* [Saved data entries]
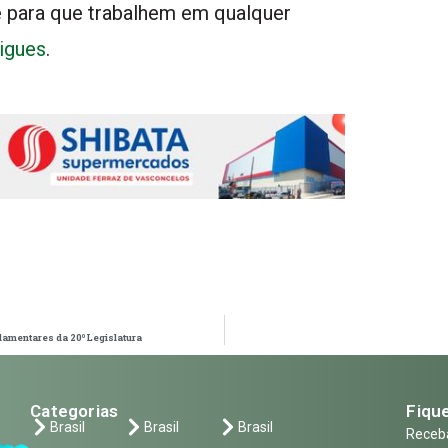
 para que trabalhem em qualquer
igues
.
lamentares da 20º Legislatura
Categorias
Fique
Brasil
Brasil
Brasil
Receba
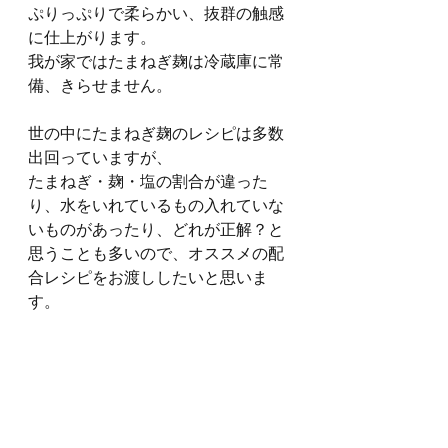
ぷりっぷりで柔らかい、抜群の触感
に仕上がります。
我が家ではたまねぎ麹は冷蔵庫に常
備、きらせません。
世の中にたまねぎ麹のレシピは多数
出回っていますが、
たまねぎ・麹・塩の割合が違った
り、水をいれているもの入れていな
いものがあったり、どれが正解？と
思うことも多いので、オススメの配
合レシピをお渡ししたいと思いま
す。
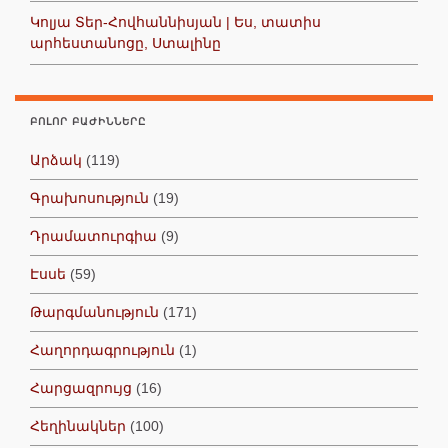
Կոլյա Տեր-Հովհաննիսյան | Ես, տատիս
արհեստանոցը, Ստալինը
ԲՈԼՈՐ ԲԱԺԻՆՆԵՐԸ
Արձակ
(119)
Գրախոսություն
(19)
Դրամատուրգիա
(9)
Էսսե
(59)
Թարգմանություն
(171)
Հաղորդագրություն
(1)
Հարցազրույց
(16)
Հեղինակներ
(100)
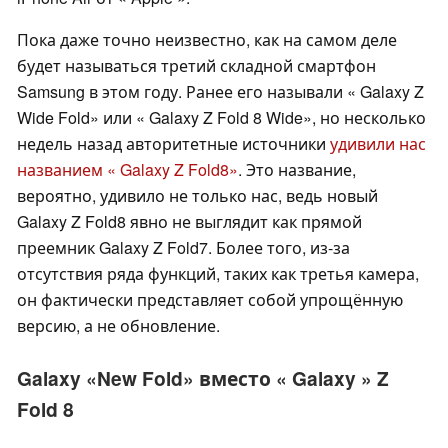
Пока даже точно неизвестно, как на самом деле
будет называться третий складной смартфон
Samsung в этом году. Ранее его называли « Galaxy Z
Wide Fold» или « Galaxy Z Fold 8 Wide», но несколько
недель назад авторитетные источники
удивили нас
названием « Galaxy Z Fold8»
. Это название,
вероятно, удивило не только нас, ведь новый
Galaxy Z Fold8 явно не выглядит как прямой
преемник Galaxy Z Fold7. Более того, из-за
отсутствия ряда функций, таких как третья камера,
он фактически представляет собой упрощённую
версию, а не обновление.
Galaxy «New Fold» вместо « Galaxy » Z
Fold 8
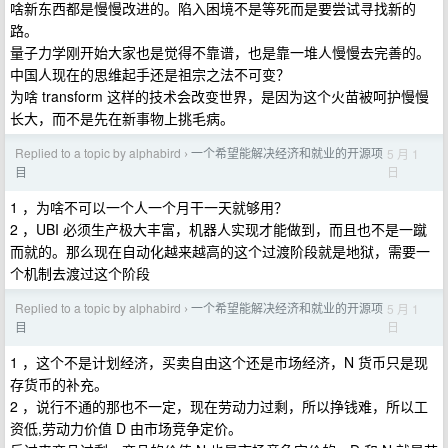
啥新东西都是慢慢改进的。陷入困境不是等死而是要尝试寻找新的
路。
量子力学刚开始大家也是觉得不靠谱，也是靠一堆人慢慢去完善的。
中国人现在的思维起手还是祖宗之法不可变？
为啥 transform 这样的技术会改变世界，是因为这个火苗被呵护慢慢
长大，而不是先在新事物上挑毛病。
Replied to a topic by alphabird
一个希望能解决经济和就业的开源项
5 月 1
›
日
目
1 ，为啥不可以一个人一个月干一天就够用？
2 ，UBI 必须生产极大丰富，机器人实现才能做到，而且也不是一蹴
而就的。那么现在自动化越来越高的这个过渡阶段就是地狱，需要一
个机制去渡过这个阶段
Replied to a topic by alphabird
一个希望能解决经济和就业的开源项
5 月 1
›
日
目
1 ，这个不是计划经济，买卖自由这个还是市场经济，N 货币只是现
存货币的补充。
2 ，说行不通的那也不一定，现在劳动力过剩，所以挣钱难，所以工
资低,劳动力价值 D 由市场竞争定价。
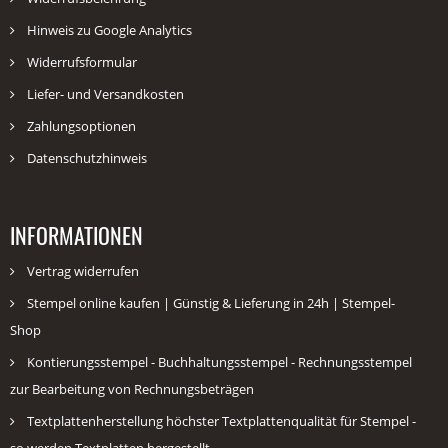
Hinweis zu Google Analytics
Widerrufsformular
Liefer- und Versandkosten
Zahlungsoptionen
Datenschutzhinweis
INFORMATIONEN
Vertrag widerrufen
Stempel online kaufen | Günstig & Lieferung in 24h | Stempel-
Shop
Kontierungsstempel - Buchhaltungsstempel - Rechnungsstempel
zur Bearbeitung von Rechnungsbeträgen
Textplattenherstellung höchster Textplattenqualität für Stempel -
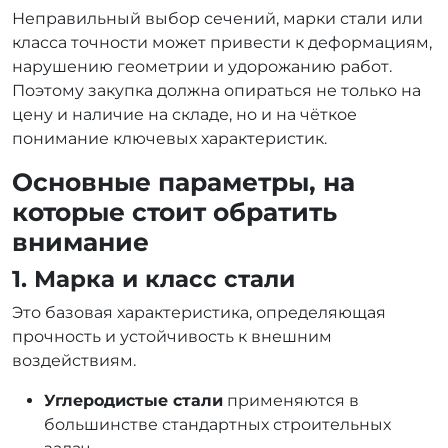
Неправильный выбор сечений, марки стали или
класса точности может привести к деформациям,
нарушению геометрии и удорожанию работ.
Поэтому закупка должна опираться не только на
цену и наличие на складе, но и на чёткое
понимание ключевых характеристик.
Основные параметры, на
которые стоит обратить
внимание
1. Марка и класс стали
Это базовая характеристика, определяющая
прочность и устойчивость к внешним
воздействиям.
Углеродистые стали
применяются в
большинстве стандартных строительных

* [Your objective] Starting at the line above that has "2 ，UBI 必须生产极大丰富，机器人实现才能做到，而且也不是一蹴" and ending at the line that has "zur Bearbeitung von Rechnungsbeträgen", copy each line exactly, leaving the pictures out and adding nothing.

* [Result of the exercise]
2 ，UBI 必须生产极大丰富，机器人实现才能做到，而且也不是一蹴
而就的。那么现在自动化越来越高的这个过渡阶段就是地狱，需要一
个机制去渡过这个阶段
Replied to a topic by alphabird
一个希望能解决经济和就业的开源项
5 月 1
›
日
目
1 ，这个不是计划经济，买卖自由这个还是市场经济，N 货币只是现
存货币的补充。
2 ，说行不通的那也不一定，现在劳动力过剩，所以挣钱难，所以工
资低,劳动力价值 D 由市场竞争定价。
Hinweis zu Google Analytics
Widerrufsformular
Liefer- und Versandkosten
Zahlungsoptionen
Datenschutzhinweis
INFORMATIONEN
Vertrag widerrufen
Stempel online kaufen | Günstig & Lieferung in 24h | Stempel-
Shop
Kontierungsstempel - Buchhaltungsstempel - Rechnungsstempel
zur Bearbeitung von Rechnungsbeträgen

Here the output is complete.